Streaming Video Over LAN with FFMPEG

4 March '19

17 January '22

I’ve been offline for a while and I figured it’s probably time to check back in with something completely different. This may not be my usual shtick, but I’m super happy I had the opportunity to do this, and I wanted to share a bit about it. Without further ado, this is “Streaming Video Over LAN with FFMPEG”. (Alternatively, “Spying on Your Friends.”)

Setup and Constraints

First things first, I’ll let you know a bit about my set up and constraints. I had access to a USB webcam hooked up to a Raspberry Pi Model B+ (I’ve heard this will work fine with a Zero W, too, but I didn’t have the right adapters for it) with a 16 GB USB key jammed in there for storage. On the receiving end, I had my laptop to pull down the video.

This whole thing, while being something I’ve wanted to do for a while regardless, came about when I was asked to help with the back-end of an at-home escape room. With this in mind, I knew that my setup could only tolerate moderate (2-5 seconds) latency, and that I’d need both audio and video feeds. I also decided that storing the video as we stream it would be a nice touch, as it would allow us to make a best-of video later and hand it out to the participants.

Initial Attempts

Once I knew what I had to do, I set about learning FFMPEG. I’d used it before for simple file type conversion, but I had never attempted something like this with it. As such, I got to Googling. I saw plenty of people using FFSERVER to facilitate the stream, so I gave that a go and it worked!

Sort of. It was the first attempt that actually allowed me to stream video over the network successfully, but it wasn’t great. There was a good bit more latency than I was expecting, and the set up was a little heavier than I would’ve liked. FFSERVER required that I define stream and feed objects in an /etc/ffserver.conf file and send data to those. I was a complete novice when it came to encoding, decoding, containers, etc, so finding the right settings for these was really just trial and error. In the end, it just didn’t feel like the right path for me to go down, so I opted to try my hand at pure FFMPEG.

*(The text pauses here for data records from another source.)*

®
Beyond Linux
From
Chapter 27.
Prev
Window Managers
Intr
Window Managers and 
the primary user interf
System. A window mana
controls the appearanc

That’s not to say that FFSERVER won’t be right for you, however, as it did have some upsides. I liked that it let me stream to localhost and pull down the video from the Pi via it’s local IP address. Streaming with FFMPEG alone required that I send the stream to any receivers directly, which meant that I had to know exactly what computers would be monitoring the feed. I also liked that using FFSERVER allowed me to view the stream in VLC. This is something that should theoretically still work with pure FFMPEG, but I could never get it set up. All of this was fine for my purposes, but I understand that not everyone will be able to ditch FFSERVER so easily.

Making Progress

After I ditched FFSERVER I went about getting the stream to run through FFMPEG via UDP and this is what I came up with:

ffmpeg -s 1024x786 -i /dev/video0 \
    -preset ultrafast -tune zerolatency -codec libx264 \
	-f mpegts udp://192.168.2.61:8090

The line above resulted in pretty good video quality and only had about 2 seconds of latency. Let’s have a look at each piece of this command and see what’s going on.

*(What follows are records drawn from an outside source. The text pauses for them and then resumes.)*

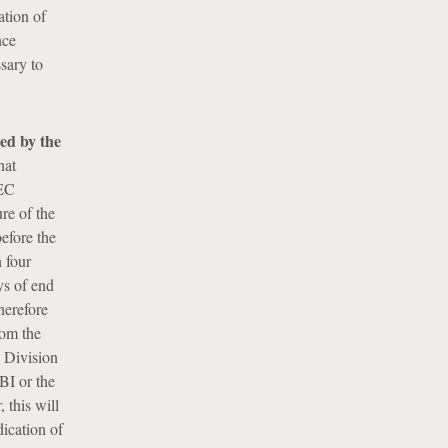
ation of
nce
sary to
ued by the
hat
SEC
re of the
before the
 four
ys of end
therefore
rom the
 Division
FBI or the
 this will
dication of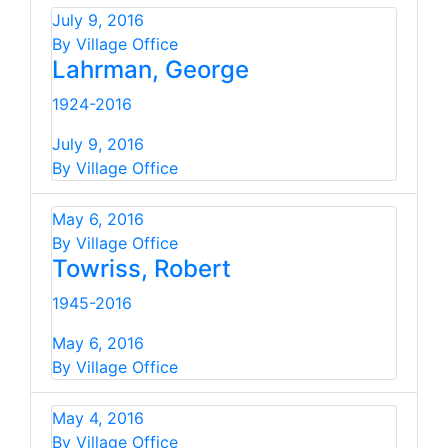
July 9, 2016
By Village Office
Lahrman, George
1924-2016
July 9, 2016
By Village Office
May 6, 2016
By Village Office
Towriss, Robert
1945-2016
May 6, 2016
By Village Office
May 4, 2016
By Village Office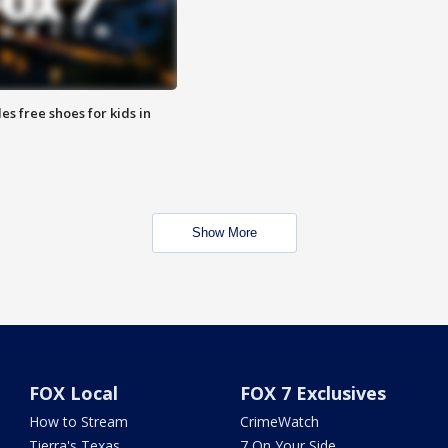
es free shoes for kids in
Show More
FOX Local
FOX 7 Exclusives
How to Stream
CrimeWatch
Tierra's Texas
7 On Your Side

Firstly, it’s important to note that the order of options in relation to streams matters here. FFMPEG allows you to specify input and output streams in a single command and it applies options to the next stream in the command. There are also global options which precede everything else, but I won’t really be covering those.

ffmpeg – The command to run. Yes, I’m fairly certain we all know this, but maybe it’ll help someone?

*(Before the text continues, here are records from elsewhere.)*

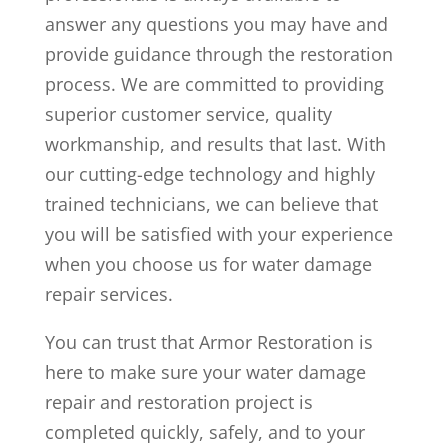
answer any questions you may have and
provide guidance through the restoration
process. We are committed to providing
superior customer service, quality
workmanship, and results that last. With
our cutting-edge technology and highly
trained technicians, we can believe that
you will be satisfied with your experience
when you choose us for water damage
repair services.
You can trust that Armor Restoration is
here to make sure your water damage
repair and restoration project is
completed quickly, safely, and to your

-s 1024×786 – This specifies the size of the video. Note that because this precedes the video input, it’ll apply to the video input stream and we’ll be capturing video at this size. If we put this in front of the output stream (after the video input), we’d be resizing the video after it’s been captured.

-i /dev/video0 – This is the input stream we’re using. I’m using /dev/video0 here because that’s where my camera got mounted but your system may be different so you should figure out where your camera is and use that. As an aside, this could also be a file such as ~/Videos/myvid.mp4 if you so choose.

-preset ultrafast – This, according to the FFMPEG h264 encoding guide, is “a collection of options that will provide a certain encoding speed to compression ratio.” I chose the one with the highest encoding speed (and lowest compression ratio) because I wanted to reduce latency. Note that this is the beginning of a series of options that precede the output stream, and as such this and all of the following options apply to the output, not the input.

-tune zerolatency – This is similar to the preset option, but it specifies the settings to use based on the input you’re drawing from. I chose zerolatency because according to the encoding guide it’s best for “fast encoding and low-latency streaming.”

-codec libx264 – This specifies the codec to use when encoding the output stream. We have plenty of options here, but I went with x264 because as far as I can tell it’s widely used and encodes to h264 and MPEG-4 AVC well. Plus, it’s made by the folks that make VLC and I trust them so far.

-f mpegts – This specifies the format to output to. This could be something like FLV or WMV, but I opted for MPEG-TS because I noted a huge decrease in latency when I switched over to it from FLV. Upon further inspection I discovered that it was actually designed for live-streaming. An interesting note here is that it handles file input poorly, so it’s not what you want to go with if you’re encoding to a file.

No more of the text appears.